Trump's Plan to Solve White House 'Cocaine Dilemma' in 5 Minutes

Donald Trump says he has a solution to the days-long wait for answers on who exactly was doing cocaine at the Biden White House that he said would be mutually beneficial to himself and the government: investigate Trump less aggressively.

That's what the former president laid out in a Truth Social post Tuesday lambasting the investigation, which commenced on the Fourth of July after a small amount of the white, powdery substance was discovered in a cubby near the White House's West Executive entrance, according to media reports.

The Secret Service is expected to deliver a briefing to Congress on Thursday regarding the incident. However, many—including members of Congress—have expressed incredulities at the duration of the investigation, which was initially anticipated to take as long as several weeks.

However, after the investigation's ballpark conclusion date of Monday came and went without any news of its status, Trump came out swinging, calling on Truth Social for the Department of Justice to reassign the man tasked with prosecuting the former president—Special Prosecutor Jack Smith—to investigating the White House instead.

Trump
Former U.S. President and Republican presidential candidate Donald Trump says Jack Smith should investigate who left cocaine at the White House. Mario Tama/Getty Images

Smith was appointed by Attorney General Merrick Garland as the Department of Justice's special counsel to oversee the criminal investigations into Donald Trump's actions during the January 6 United States Capitol attack. His work also oversees the DOJ's investigation into Trump's handling of classified documents at his Mar-a-Lago estate.

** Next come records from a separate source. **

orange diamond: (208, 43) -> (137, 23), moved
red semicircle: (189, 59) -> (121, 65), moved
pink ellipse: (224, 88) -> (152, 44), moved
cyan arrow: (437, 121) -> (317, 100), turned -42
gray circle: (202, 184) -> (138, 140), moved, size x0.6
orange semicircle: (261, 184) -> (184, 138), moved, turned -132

"I have an idea. Get Deranged Jack Smith to take just a 'tiny' portion of the millions of dollars he is spending illegally 'targeting' me, and let him go to the White House with his army of thugs to solve the Cocaine dilemma," Trump seethed on the social media platform.

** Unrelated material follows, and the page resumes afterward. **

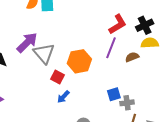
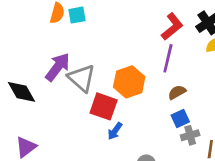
brown semicircle: (132, 57) -> (177, 92), moved
red square: (57, 77) -> (104, 106), size x1.5
gray cross: (127, 103) -> (190, 135), moved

"I'd bet they already know the answer, but just in case, it could be done in 5 minutes," he added. "Is it Crooked Joe and his wonderful son, Hunter? Release the findings, release the tapes. We can't have a crackhead in charge of our Nuclear Arsenal!!!"

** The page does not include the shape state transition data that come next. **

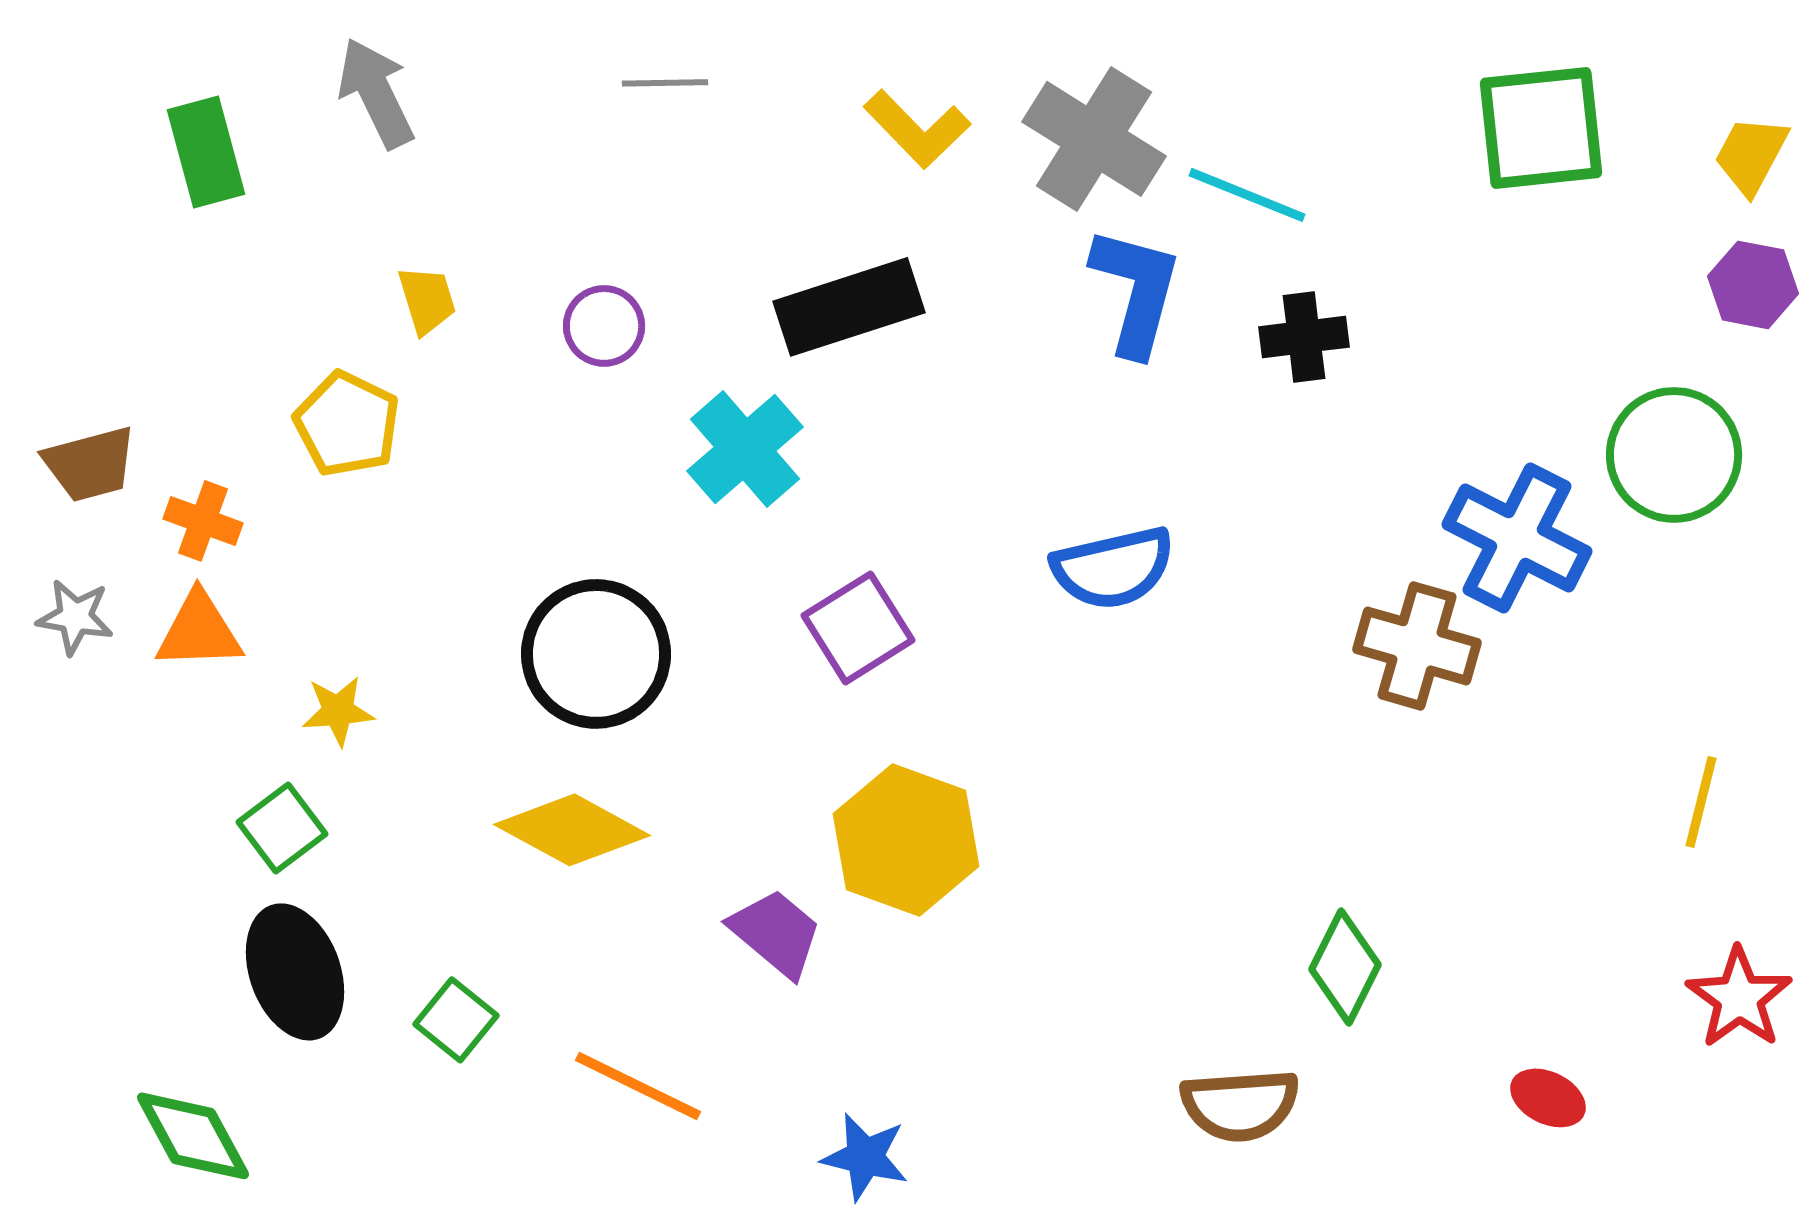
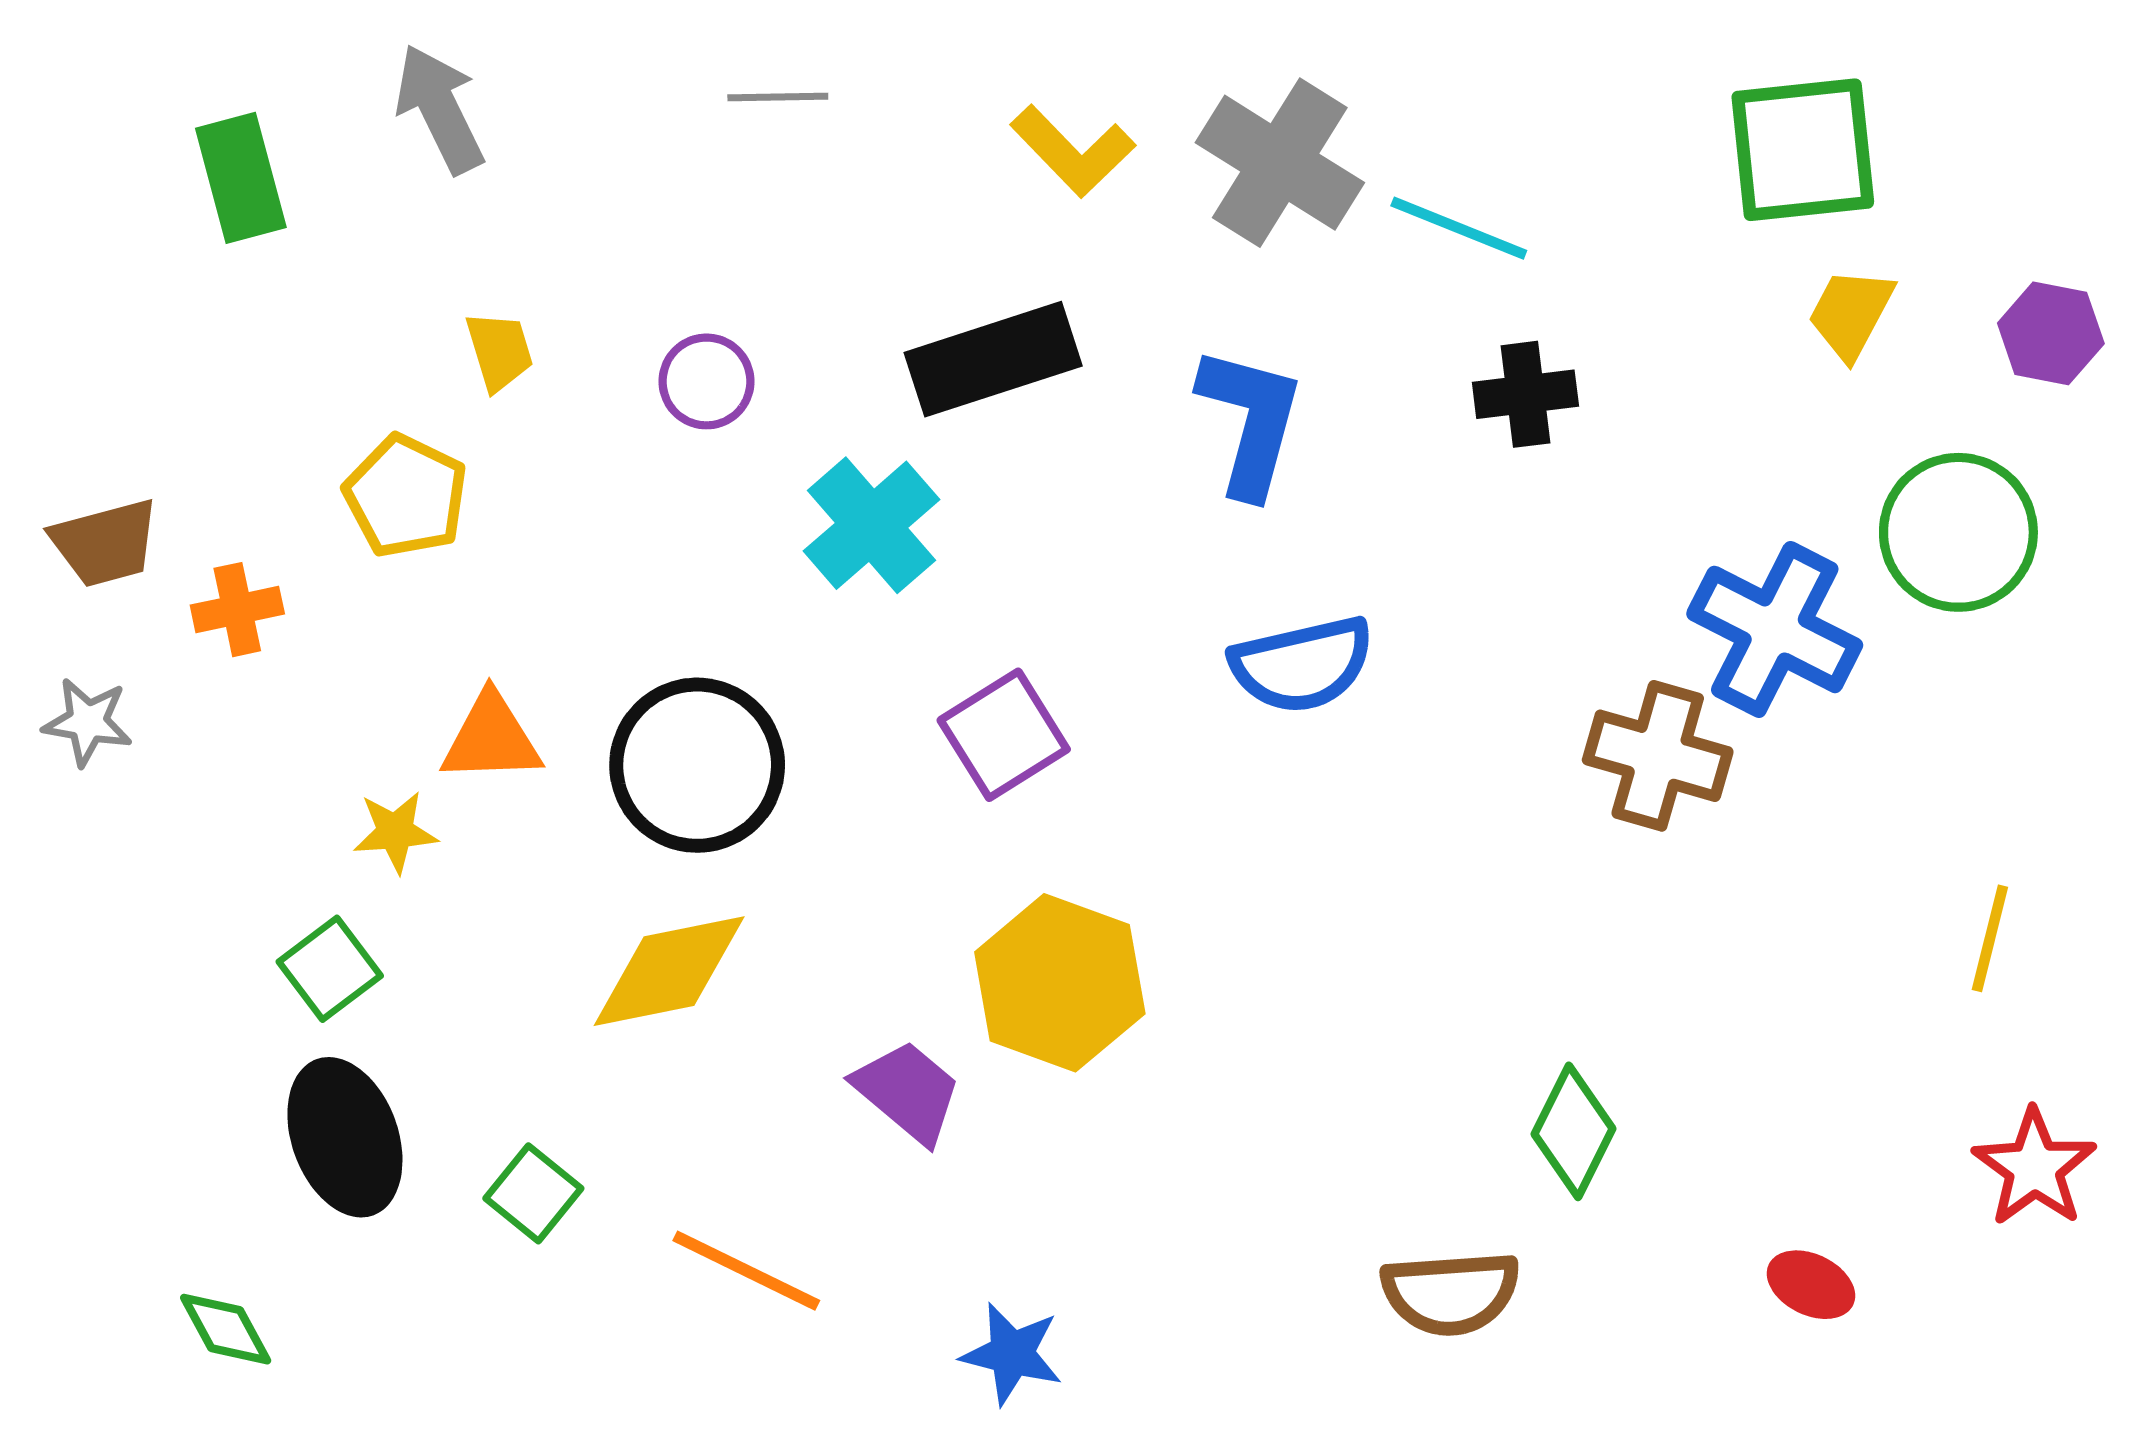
yellow trapezoid: (1751, 155) -> (1851, 314), moved
blue L-shape: (1136, 291) -> (1251, 421), moved
orange cross: (203, 521) -> (237, 610), turned -32
orange triangle: (199, 631) -> (491, 738), moved
yellow diamond: (572, 830) -> (669, 971), turned -40
green diamond: (193, 1136) -> (226, 1329), size x0.7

Speculation has been mounting in recent days, particularly among right-wing media, over the source of the powder.

Some—including Trump—have baselessly lodged allegations it was Biden's son Hunter, who has a lengthy history of drug abuse, who had been in possession of the drugs, or even Biden himself, with individuals like Marjorie Taylor Greene calling for the president to be drug tested.

"In the real world, employees have to take drug tests," Greene tweeted on Monday.

Trump himself has personally accused both Smith and President Biden of using the drugs in other, unrelated rants on Truth Social, calling Smith "deranged" and "crazy" in a post to his account last Wednesday after the drugs were found.

"He looks like a crackhead to me!" he said of Smith.

Meanwhile, members of Congress plan to try and find their own answers just how a Class I scheduled substance found its way into the White House—though it's still an open question how they plan to succeed where the Secret Service has, so far, failed, or whether Congressional Republicans can demonstrate proof of assorted, baseless insinuations there was some sort of cover-up perpetrated by the Secret Service on behalf of the Biden family.

"That would have to be based upon what the Secret Service tells us, or whether they are unable to deliver the information to us," House Oversight Committee member Pete Sessions of Texas told News Nation in a Monday interview.

Updates about the drugs found in the White House are expected Thursday during a briefing between Secret Service representatives and the Republican-controlled House Oversight Committee, according to Anthony Guglielmi, the chief of communications for the Secret Service.

Newsweek reached out to the Secret Service and Trump's campaign for comment.